EFFECTS OF ELECTRON DONORS ON ZIEGLER-NATTA CATALYZED ETHYLENE POLYMERIZATION AND COPOLYMERIZATION WITH 1-HEXENE BY QUANTUM CHEMICAL CALCULATIONS

Abstract

The investigation of ethylene insertion reaction pathway using Ziegler-Natta catalyst (ZNc) with the presence and absence of electron donors (EDs) systems on the (110) MgCl2 surface of the ethylene homopolymerization and ethylene/1-hexene copolymerization was carried out within the density functional theory (DFT) calculations. Firstly, the ethylene homopolymerization where EDs generated from mixing Mg(OEt)2 + SiCl4 + TiCl4 are Si(OEt)mCln (m + n = 4) in the catalytic system was considered.
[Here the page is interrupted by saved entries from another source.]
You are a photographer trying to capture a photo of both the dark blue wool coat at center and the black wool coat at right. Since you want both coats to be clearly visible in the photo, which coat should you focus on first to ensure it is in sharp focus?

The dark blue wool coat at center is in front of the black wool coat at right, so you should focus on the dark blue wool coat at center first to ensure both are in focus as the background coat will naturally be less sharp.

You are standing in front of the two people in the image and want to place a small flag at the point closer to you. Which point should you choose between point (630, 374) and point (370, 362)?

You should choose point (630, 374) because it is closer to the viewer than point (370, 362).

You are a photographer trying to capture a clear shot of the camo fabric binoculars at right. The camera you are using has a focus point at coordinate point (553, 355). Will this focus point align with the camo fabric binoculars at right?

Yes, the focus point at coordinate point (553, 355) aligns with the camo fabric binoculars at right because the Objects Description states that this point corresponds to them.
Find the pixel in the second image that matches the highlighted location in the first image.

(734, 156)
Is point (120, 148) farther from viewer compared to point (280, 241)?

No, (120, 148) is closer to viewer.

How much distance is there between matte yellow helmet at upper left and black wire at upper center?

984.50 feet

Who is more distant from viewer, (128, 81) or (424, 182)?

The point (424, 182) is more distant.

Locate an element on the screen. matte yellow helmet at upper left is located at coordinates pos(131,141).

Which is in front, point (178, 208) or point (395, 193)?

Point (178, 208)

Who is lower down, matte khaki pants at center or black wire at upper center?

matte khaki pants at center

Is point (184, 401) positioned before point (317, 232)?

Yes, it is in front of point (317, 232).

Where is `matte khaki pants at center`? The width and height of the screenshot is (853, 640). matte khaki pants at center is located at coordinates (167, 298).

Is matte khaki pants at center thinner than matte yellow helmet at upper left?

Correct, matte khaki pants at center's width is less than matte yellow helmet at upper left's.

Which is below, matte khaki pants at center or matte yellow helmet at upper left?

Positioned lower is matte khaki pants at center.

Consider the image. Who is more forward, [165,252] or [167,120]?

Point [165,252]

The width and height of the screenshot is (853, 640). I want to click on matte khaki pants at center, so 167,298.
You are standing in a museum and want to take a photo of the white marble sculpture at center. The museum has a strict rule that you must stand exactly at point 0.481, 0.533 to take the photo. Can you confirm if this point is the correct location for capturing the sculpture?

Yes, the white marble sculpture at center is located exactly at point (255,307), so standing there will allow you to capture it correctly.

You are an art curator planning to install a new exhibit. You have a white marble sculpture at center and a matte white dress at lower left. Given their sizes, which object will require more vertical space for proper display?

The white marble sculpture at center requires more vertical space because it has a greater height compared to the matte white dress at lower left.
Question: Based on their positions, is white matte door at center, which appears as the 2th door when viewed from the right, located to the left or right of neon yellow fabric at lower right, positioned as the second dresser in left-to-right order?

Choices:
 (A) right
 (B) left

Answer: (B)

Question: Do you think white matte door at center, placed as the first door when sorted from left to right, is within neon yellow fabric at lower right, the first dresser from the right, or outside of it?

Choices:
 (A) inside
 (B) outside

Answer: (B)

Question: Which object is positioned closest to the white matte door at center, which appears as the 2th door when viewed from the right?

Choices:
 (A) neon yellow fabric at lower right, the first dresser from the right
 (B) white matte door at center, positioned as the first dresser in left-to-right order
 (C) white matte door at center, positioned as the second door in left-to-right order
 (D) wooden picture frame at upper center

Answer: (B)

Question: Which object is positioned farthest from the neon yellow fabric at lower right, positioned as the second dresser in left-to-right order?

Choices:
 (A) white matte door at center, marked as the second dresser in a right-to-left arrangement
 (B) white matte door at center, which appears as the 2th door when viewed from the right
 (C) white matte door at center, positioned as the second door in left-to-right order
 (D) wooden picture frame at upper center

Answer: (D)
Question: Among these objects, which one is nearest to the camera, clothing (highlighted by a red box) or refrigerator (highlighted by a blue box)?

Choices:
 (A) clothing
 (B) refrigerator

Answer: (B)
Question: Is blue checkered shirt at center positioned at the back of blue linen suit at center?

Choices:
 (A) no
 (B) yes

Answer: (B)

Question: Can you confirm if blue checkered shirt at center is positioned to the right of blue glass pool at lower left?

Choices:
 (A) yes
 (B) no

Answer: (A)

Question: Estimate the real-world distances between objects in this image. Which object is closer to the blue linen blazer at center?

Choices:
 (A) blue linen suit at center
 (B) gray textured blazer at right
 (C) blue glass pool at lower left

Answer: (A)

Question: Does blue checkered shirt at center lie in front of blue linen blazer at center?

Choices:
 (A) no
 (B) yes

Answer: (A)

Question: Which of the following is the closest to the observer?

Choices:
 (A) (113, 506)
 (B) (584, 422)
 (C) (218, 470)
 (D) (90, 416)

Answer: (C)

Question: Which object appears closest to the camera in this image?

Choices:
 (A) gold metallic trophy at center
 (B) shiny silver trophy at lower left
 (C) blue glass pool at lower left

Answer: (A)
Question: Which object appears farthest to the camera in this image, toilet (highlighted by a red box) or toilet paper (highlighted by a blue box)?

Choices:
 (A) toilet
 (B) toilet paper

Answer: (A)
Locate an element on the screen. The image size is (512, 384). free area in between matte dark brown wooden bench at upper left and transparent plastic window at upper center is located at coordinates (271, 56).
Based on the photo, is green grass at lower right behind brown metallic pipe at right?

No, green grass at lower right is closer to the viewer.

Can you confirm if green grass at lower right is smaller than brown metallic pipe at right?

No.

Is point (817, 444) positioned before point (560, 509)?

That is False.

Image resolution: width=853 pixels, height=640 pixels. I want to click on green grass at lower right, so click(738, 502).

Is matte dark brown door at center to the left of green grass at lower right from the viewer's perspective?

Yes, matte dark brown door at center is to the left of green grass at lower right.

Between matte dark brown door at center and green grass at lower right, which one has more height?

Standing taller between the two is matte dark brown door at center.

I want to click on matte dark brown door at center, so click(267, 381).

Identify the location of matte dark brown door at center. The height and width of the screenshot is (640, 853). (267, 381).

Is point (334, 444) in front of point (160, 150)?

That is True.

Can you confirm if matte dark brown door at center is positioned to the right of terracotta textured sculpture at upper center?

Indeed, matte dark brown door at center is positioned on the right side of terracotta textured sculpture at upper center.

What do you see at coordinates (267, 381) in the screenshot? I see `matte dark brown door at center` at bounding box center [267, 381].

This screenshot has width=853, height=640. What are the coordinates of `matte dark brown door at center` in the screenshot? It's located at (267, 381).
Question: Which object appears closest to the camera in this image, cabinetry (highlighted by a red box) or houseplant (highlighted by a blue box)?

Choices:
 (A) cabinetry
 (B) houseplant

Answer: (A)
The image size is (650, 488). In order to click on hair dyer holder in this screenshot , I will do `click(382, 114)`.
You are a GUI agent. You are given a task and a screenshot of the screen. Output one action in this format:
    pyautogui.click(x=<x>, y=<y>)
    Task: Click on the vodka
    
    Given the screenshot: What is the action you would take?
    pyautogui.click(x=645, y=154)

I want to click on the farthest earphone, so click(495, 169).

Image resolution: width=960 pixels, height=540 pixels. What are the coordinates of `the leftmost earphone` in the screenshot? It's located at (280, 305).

The coadsorption of four different EDs on the Mg atoms of catalyst surface was also investigated by the adsorption energy (Eads). The calculation shows the strongest coadsorption of Si(OEt)4 on (110) MgCl2 surface with the preferential bidentate mode. The potential energy surface (PES) maps indicated that the reaction mechanism of ethylene insertion to Ti-C bond at active center is pseudo-concerted mechanism. We found that the EDs are not tended to decrease the (intrinsic) activation energy (Ea) but they stabilize the electron donor complexes and π-complexes by decreasing the apparent activation energy (Eaa). The obtained Eaa values found in the order of absence-ED > SiOEtCl3 > Si(OEt)2Cl2 > Si(OEt)3Cl > Si(OEt)4, respectively. Therefore, presence EDs in ZNc system can be lowered the Eaa where Si(OEt)4 is found to be the most suitable ED for ethylene homopolymerization. Secondly, the ethylene insertion pathway to the Ti-C bond at the Ti-HE (H=hexane, E=ethylene) growing chain with presence and absence of EDs systems in the ethylene/1-hexene copolymerization was investigated. Based on experimental data, the presence of Si(OEt)2(OtBu)(OiPr) donor molecule is the most active catalyst in which the strongest coadsorption was found. The optimized geometry was found in the preferential bidentate binding mode on (110) MgCl2 surface. The calculation here revealed that the C-C double bond of dynamic ethylene molecule can formed the stable π-complexes either orthogonal or parallel orientation to the Ti-C bond. Finally, the Si(OEt)2(OtBu)(OiPr) complex is the most active catalyst system due to the lowest Ea found from insertion of dynamic ethylene to either back and front side to the Ti-C bond at active center.